WHAT IS EXPECTED
In the entries below, find the line with "kivégzése nyomán. Ennek alkalmából egy videót" and the line with "Новости банков Москвы"; reproduce those two lines and all lines between them exactly, without pictures.

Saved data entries
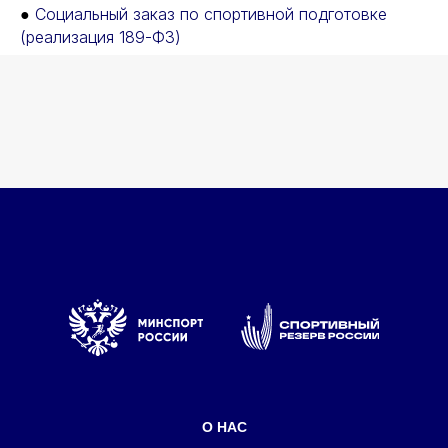
●
Социальный заказ по спортивной подготовке
(реализация 189-ФЗ)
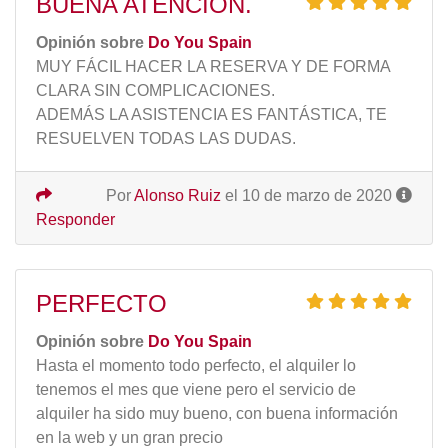
BUENA ATENCIÓN.
Opinión sobre
Do You Spain
MUY FÁCIL HACER LA RESERVA Y DE FORMA
CLARA SIN COMPLICACIONES.
ADEMÁS LA ASISTENCIA ES FANTÁSTICA, TE
RESUELVEN TODAS LAS DUDAS.
Por
Alonso Ruiz
el 10 de marzo de 2020
Responder
PERFECTO
Opinión sobre
Do You Spain
Hasta el momento todo perfecto, el alquiler lo
tenemos el mes que viene pero el servicio de
alquiler ha sido muy bueno, con buena información
en la web y un gran precio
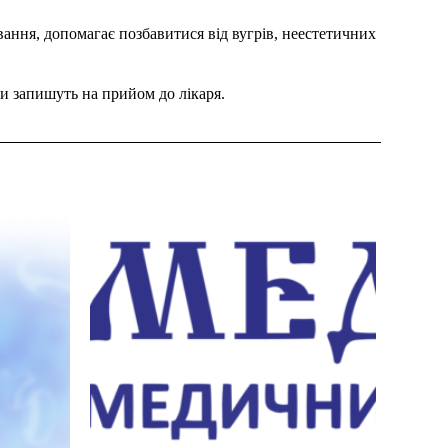
вання, допомагає позбавитися від вугрів, неестетичних
и запишуть на прийом до лікаря.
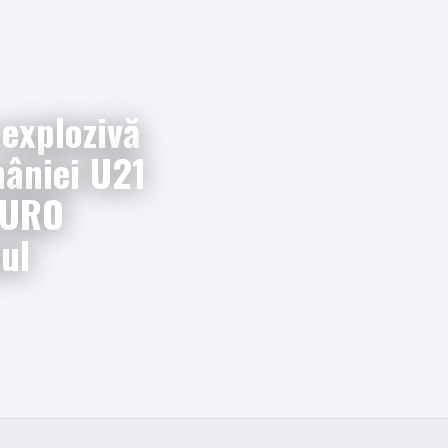
 explozivă
âniei U21
 EURO
ul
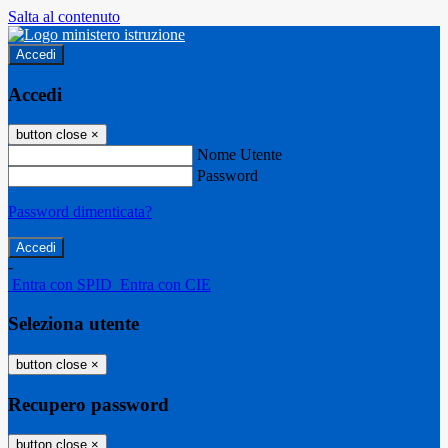
Salta al contenuto
Accedi
Accedi
button close
×
Nome Utente
Password
Password dimenticata?
-
Entra con SPID
Entra con CIE
Seleziona utente
button close
×
Recupero password
button close
×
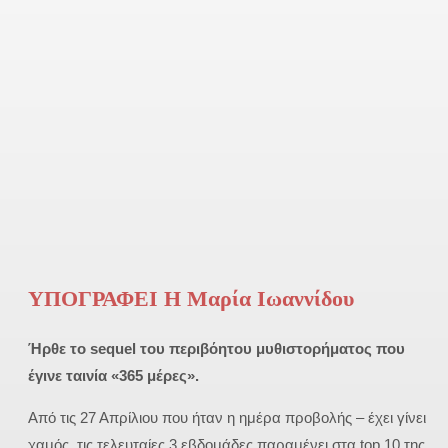
ΥΠΟΓΡΑΦΕΙ Η Μαρία Ιωαννίδου
Ήρθε το sequel του περιβόητου μυθιστορήματος που
έγινε ταινία «365 μέρες».
Από τις 27 Απρίλιου που ήταν η ημέρα προβολής – έχει γίνει
χαμός, τις τελευταίες 3 εβδομάδες παραμένει στα top 10 της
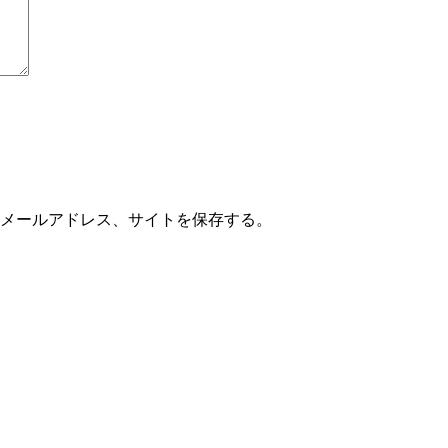
メールアドレス、サイトを保存する。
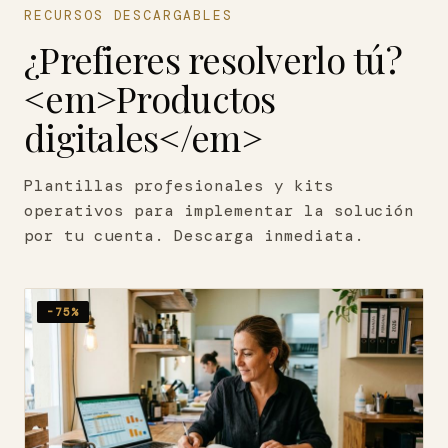
RECURSOS DESCARGABLES
¿Prefieres resolverlo tú?
<em>Productos
digitales</em>
Plantillas profesionales y kits
operativos para implementar la solución
por tu cuenta. Descarga inmediata.
-75%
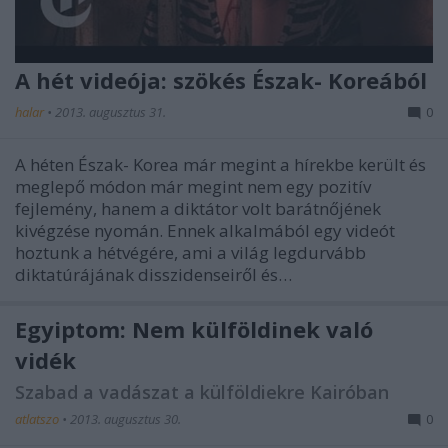
A hét videója: szökés Észak- Koreából
halar
•
2013. augusztus 31.
0
A héten Észak- Korea már megint a hírekbe került és
meglepő módon már megint nem egy pozitív
fejlemény, hanem a diktátor volt barátnőjének
kivégzése nyomán. Ennek alkalmából egy videót
hoztunk a hétvégére, ami a világ legdurvább
diktatúrájának disszidenseiről és…
Egyiptom: Nem külföldinek való
vidék
Szabad a vadászat a külföldiekre Kairóban
atlatszo
•
2013. augusztus 30.
0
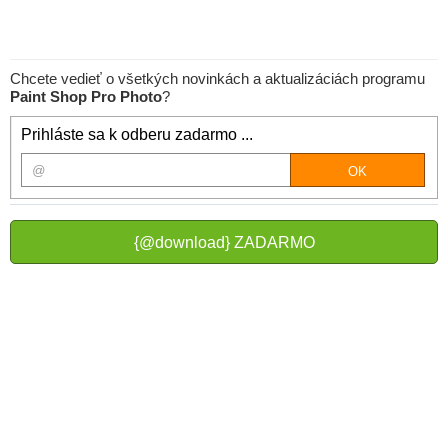
Chcete vedieť o všetkých novinkách a aktualizáciách programu
Paint Shop Pro Photo
?
Prihláste sa k odberu zadarmo ...
{@download} ZADARMO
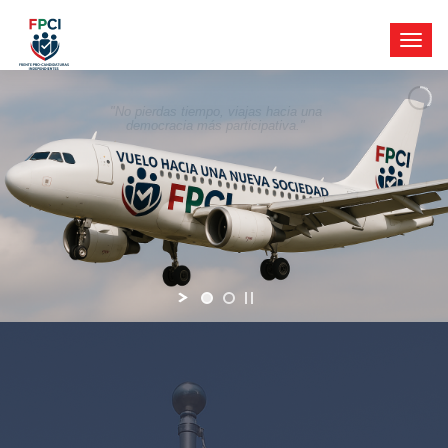
"No pierdas tiempo, viajas hacia una
democracia más participativa."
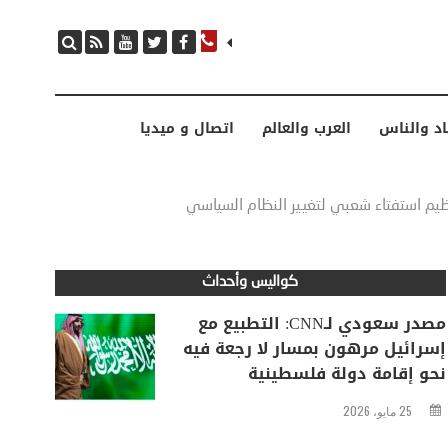
مصدر سعودي لـCNN: التطبيع مع إسرائيل مرهون بمسار لا رجعة فيه نحو إقامة دولة فلسطينية
اد والناس
العرب والعالم
اتصال و ميديا
ظيم استفتاء شعبي لتغيير النظام السياسي
كواليس وأحداث
مصدر سعودي لـCNN: التطبيع مع
إسرائيل مرهون بمسار لا رجعة فيه
نحو إقامة دولة فلسطينية
25 مايو، 2026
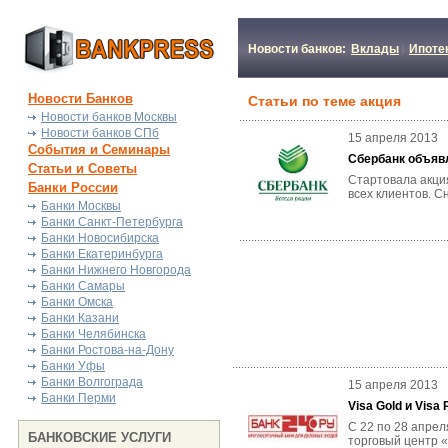
Новости банков:
Вклады
Ипоте
Новости Банков
Статьи по теме акция
Новости банков Москвы
Новости банков СПб
15 апреля 2013
События и Семинары
Сбербанк объявл
Статьи и Советы
Стартовала акция
Банки России
всех клиентов. С
Банки Москвы
Банки Санкт-Петербурга
Банки Новосибирска
Банки Екатеринбурга
Банки Нижнего Новгорода
Банки Самары
Банки Омска
Банки Казани
Банки Челябинска
Банки Ростова-на-Дону
Банки Уфы
Банки Волгограда
15 апреля 2013
Банки Перми
Visa Gold и Visa
С 22 по 28 апрел
БАНКОВСКИЕ УСЛУГИ
торговый центр «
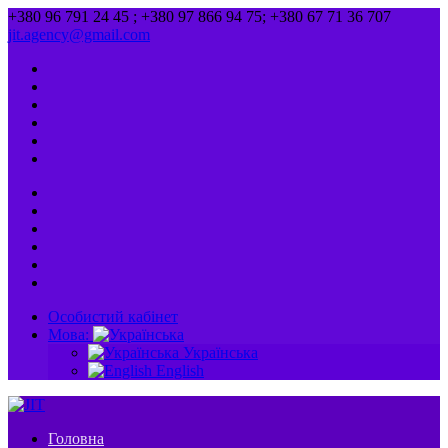
+380 96 791 24 45 ; +380 97 866 94 75; +380 67 71 36 707
jit.agency@gmail.com
Особистий кабінет
Мова:
Українська
English
Головна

ANSWER SPACE
kivégzése nyomán. Ennek alkalmából egy videót
hoztunk a hétvégére, ami a világ legdurvább
diktatúrájának disszidenseiről és…
Egyiptom: Nem külföldinek való
vidék
Szabad a vadászat a külföldiekre Kairóban
atlatszo
•
2013. augusztus 30.
0
Chcete vedieť o všetkých novinkách a aktualizáciách programu
Paint Shop Pro Photo
?
Prihláste sa k odberu zadarmo ...
{@download} ZADARMO
"No pierdas tiempo, viajas hacia una
democracia más participativa."
مصدر سعودي لـCNN: التطبيع مع إسرائيل مرهون بمسار لا رجعة فيه نحو إقامة دولة فلسطينية
اد والناس
العرب والعالم
اتصال و ميديا
ظيم استفتاء شعبي لتغيير النظام السياسي
كواليس وأحداث
مصدر سعودي لـCNN: التطبيع مع
إسرائيل مرهون بمسار لا رجعة فيه
نحو إقامة دولة فلسطينية
25 مايو، 2026
Новости банков:
Вклады
Ипоте
Новости Банков
Статьи по теме акция
Новости банков Москвы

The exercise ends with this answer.